As for diet, there is no hard and fast rule, but it makes sense to cut out junk food and sugary snacks. Larbi made changes as he went depending on his daily schedule, while still keeping everything healthy.
How to stay motivated
Setting aside the thought of having to start over again should you slip up, Larbi says the key to surviving is taking it day by day.
“At the beginning, I thought that by the time I’ve done a month I’m going to be exhausted, but I was surprised by just how much I was capable of,” he says. “You don't know how strong you are until you give yourself no other option. The more I did, the better I felt. And because it’s quite intense and because I had so much going on with work, I was only thinking about completing today, not that I had X many days left.”
Depending on how you look at it, there’s also a nice reward waiting for you at the end of each day, which is when Larbi chose to get his reading in.
“I am an avid reader anyway,” he says. “75 Hard does specify non-fiction, so I read: Outliers by Malcolm Gladwell, It's Not That Radical by Mikaela Loach; and The Book You Wish Your Parents Had Read by Philippa Perry, which is really good.”
Keeping it up long-term
As anyone who’s ever put themselves through a fitness transformation knows, keeping it up once the initial push is done is the tricky bit. Larbi did spend days 76-80 mainlining junk food but eventually cut himself off, saying he “didn’t want to get used to it again.” A few months on, his diet remains “much healthier” if not quite as strict as it was during the programme.
He’s mostly sticking to his newfound fitness schedule: more sessions a week, but of less volume. Plus plentiful mobility and cardio. “If I’m having a busy week I might go back to my previous way of doing two or three heavier sessions, but generally I prefer doing half an hour every day,” he says.

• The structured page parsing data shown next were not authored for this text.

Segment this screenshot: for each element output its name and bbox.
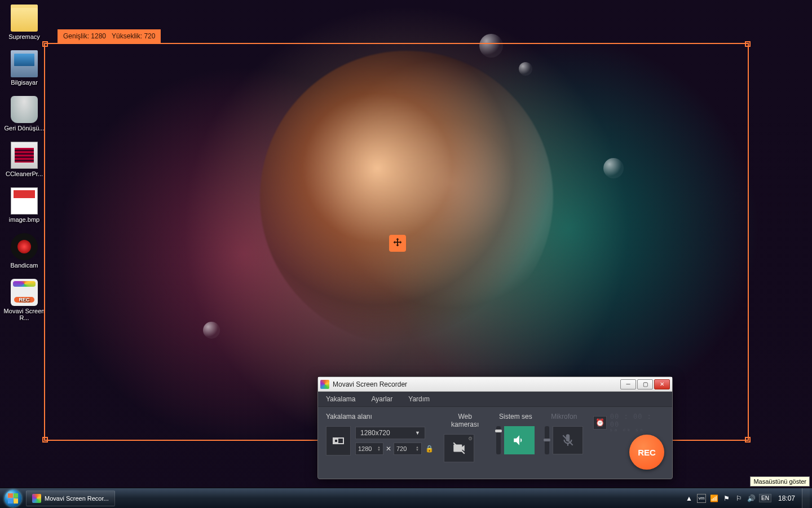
movavi-shortcut[interactable]: Movavi Screen R...: [3, 279, 45, 321]
start-button[interactable]: [1, 488, 25, 509]
webcam-toggle[interactable]: ⚙: [444, 434, 474, 462]
icon-label: Geri Dönüşü...: [3, 125, 45, 132]
tray-network-icon[interactable]: 📶: [709, 494, 718, 503]
ccleaner-archive[interactable]: CCleanerPr...: [3, 142, 45, 177]
close-button[interactable]: ✕: [654, 379, 670, 389]
webcam-label: Web kamerası: [444, 413, 486, 428]
show-desktop-button[interactable]: [802, 488, 810, 509]
tray-volume-icon[interactable]: 🔊: [747, 494, 756, 503]
window-title: Movavi Screen Recorder: [333, 380, 620, 388]
resize-handle-tl[interactable]: [42, 41, 48, 47]
system-tray: ▲ vm 📶 ⚑ ⚐ 🔊 EN 18:07: [685, 488, 811, 509]
language-indicator[interactable]: EN: [759, 494, 771, 502]
app-icon: [320, 380, 329, 389]
resize-handle-bl[interactable]: [42, 437, 48, 443]
gear-icon[interactable]: ⚙: [468, 436, 473, 441]
bandicam-shortcut[interactable]: Bandicam: [3, 233, 45, 269]
computer-icon[interactable]: Bilgisayar: [3, 50, 45, 86]
icon-label: CCleanerPr...: [3, 170, 45, 177]
computer-icon-icon: [11, 50, 38, 77]
resolution-preset-select[interactable]: 1280x720 ▼: [355, 427, 425, 439]
dimension-badge: Genişlik: 1280 Yükseklik: 720: [58, 29, 161, 43]
taskbar-clock[interactable]: 18:07: [775, 494, 798, 502]
folder-supremacy[interactable]: Supremacy: [3, 5, 45, 40]
desktop-icons: SupremacyBilgisayarGeri Dönüşü...CCleane…: [3, 5, 45, 331]
taskbar-item-label: Movavi Screen Recor...: [45, 495, 109, 502]
resize-handle-tr[interactable]: [745, 41, 751, 47]
timer-units: sa dk sn: [610, 427, 664, 432]
dimension-separator: ✕: [386, 445, 391, 453]
image-bmp[interactable]: image.bmp: [3, 187, 45, 223]
tray-vm-icon[interactable]: vm: [697, 494, 706, 503]
schedule-button[interactable]: ⏰: [593, 416, 606, 430]
width-input[interactable]: 1280▲▼: [355, 443, 383, 455]
icon-label: image.bmp: [3, 216, 45, 223]
microphone-toggle[interactable]: [553, 426, 583, 454]
tray-security-icon[interactable]: ⚑: [722, 494, 731, 503]
timer-display: 00 : 00 : 00: [610, 413, 664, 428]
app-icon: [32, 494, 41, 503]
movavi-shortcut-icon: [11, 279, 38, 306]
minimize-button[interactable]: ─: [620, 379, 636, 389]
dropdown-icon: ▼: [415, 430, 420, 436]
capture-area-label: Yakalama alanı: [326, 413, 434, 421]
taskbar-item-movavi[interactable]: Movavi Screen Recor...: [26, 491, 115, 506]
move-handle[interactable]: [389, 235, 406, 252]
bandicam-shortcut-icon: [11, 233, 38, 260]
taskbar: Movavi Screen Recor... ▲ vm 📶 ⚑ ⚐ 🔊 EN 1…: [0, 488, 812, 508]
titlebar[interactable]: Movavi Screen Recorder ─ ▢ ✕: [318, 377, 672, 392]
icon-label: Bilgisayar: [3, 79, 45, 86]
record-button[interactable]: REC: [629, 435, 664, 470]
system-audio-label: Sistem ses: [496, 413, 535, 421]
tray-action-icon[interactable]: ⚐: [734, 494, 743, 503]
system-audio-slider[interactable]: [496, 426, 501, 454]
height-input[interactable]: 720▲▼: [394, 443, 422, 455]
tray-chevron-icon[interactable]: ▲: [685, 494, 694, 503]
preset-value: 1280x720: [360, 429, 390, 437]
microphone-slider[interactable]: [545, 426, 549, 454]
icon-label: Bandicam: [3, 262, 45, 269]
icon-label: Movavi Screen R...: [3, 308, 45, 321]
movavi-window: Movavi Screen Recorder ─ ▢ ✕ YakalamaAya…: [317, 376, 673, 479]
aspect-lock-icon[interactable]: 🔒: [425, 445, 434, 453]
show-desktop-tooltip: Masaüstünü göster: [750, 476, 810, 487]
folder-supremacy-icon: [11, 5, 38, 32]
image-bmp-icon: [11, 187, 38, 214]
system-audio-toggle[interactable]: [504, 426, 535, 454]
recycle-bin[interactable]: Geri Dönüşü...: [3, 96, 45, 132]
width-label: Genişlik: 1280: [63, 32, 106, 40]
menu-yardım[interactable]: Yardım: [408, 395, 430, 403]
resize-handle-br[interactable]: [745, 437, 751, 443]
menubar: YakalamaAyarlarYardım: [318, 392, 672, 407]
recycle-bin-icon: [11, 96, 38, 123]
height-label: Yükseklik: 720: [112, 32, 155, 40]
microphone-label: Mikrofon: [545, 413, 583, 421]
icon-label: Supremacy: [3, 33, 45, 40]
menu-ayarlar[interactable]: Ayarlar: [371, 395, 392, 403]
maximize-button[interactable]: ▢: [637, 379, 653, 389]
fullscreen-button[interactable]: [326, 426, 351, 456]
menu-yakalama[interactable]: Yakalama: [326, 395, 355, 403]
ccleaner-archive-icon: [11, 142, 38, 169]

The biggest change has been to his mental state. “Working out for me now feels just as emotional as it does physical,” he says. “You never feel worse for working out.”
Larbi points out that 75 Hard worked for him because of his flexible schedule. It might not fit with yours. But that’s no reason not to set your own goals.
“If you do any one thing for you for 75 days in a row, it'll make a big difference to your life,” he says. “It doesn't have to be something as intense as this, just sticking to something you told yourself you were going to do for two and a half months, whatever that thing is, will have a huge impact.”